**Brief**
All records below are to be transcribed exactly, with every picture left out.

(Excerpts from a dataset)
-=-=-=-=-

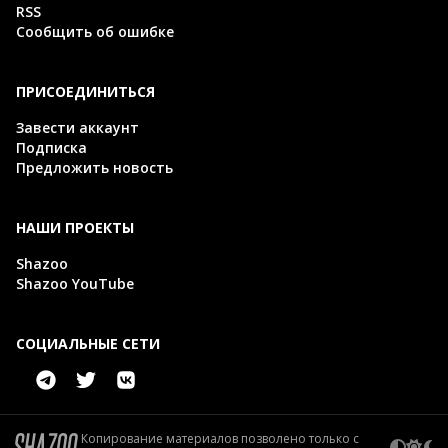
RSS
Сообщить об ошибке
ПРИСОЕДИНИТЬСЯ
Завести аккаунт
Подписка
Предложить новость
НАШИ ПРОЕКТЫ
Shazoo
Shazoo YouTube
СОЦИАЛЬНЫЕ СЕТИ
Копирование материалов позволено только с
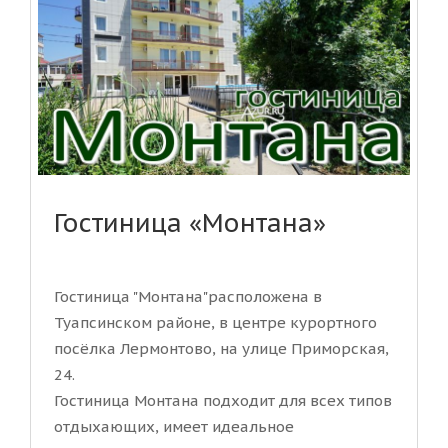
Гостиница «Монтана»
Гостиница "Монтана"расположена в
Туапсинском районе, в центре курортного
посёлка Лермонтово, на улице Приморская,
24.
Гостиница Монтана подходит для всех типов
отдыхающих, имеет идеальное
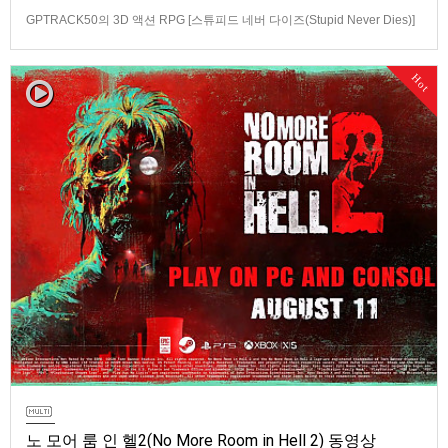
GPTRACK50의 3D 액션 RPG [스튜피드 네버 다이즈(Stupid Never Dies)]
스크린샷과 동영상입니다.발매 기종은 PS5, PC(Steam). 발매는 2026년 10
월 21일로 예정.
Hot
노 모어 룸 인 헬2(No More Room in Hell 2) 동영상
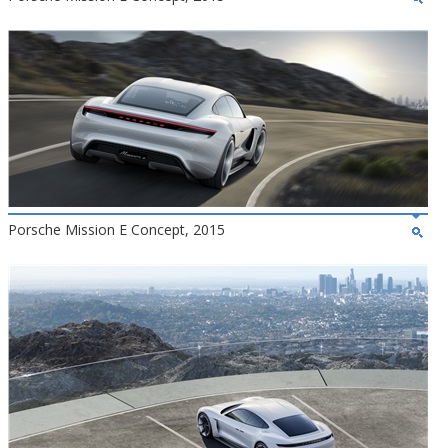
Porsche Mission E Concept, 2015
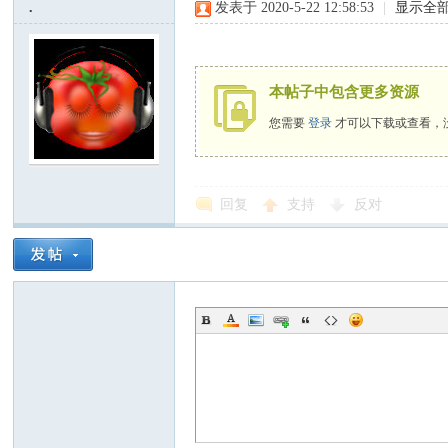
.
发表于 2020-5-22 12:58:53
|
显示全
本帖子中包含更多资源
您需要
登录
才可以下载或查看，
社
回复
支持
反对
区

-=-=-=-=-

**Task solution**
RSS
Сообщить об ошибке
ПРИСОЕДИНИТЬСЯ
Завести аккаунт
Подписка
Предложить новость
НАШИ ПРОЕКТЫ
Shazoo
Shazoo YouTube
СОЦИАЛЬНЫЕ СЕТИ
Копирование материалов позволено только с
Гостиница «Монтана»
Гостиница "Монтана"расположена в
Туапсинском районе, в центре курортного
посёлка Лермонтово, на улице Приморская,
24.
Гостиница Монтана подходит для всех типов
отдыхающих, имеет идеальное
GPTRACK50의 3D 액션 RPG [스튜피드 네버 다이즈(Stupid Never Dies)]
스크린샷과 동영상입니다.발매 기종은 PS5, PC(Steam). 발매는 2026년 10
월 21일로 예정.
Hot
노 모어 룸 인 헬2(No More Room in Hell 2) 동영상
Porsche Mission E Concept, 2015
.
发表于 2020-5-22 12:58:53
|
显示全
本帖子中包含更多资源
您需要
登录
才可以下载或查看，
社
回复
支持
反对
区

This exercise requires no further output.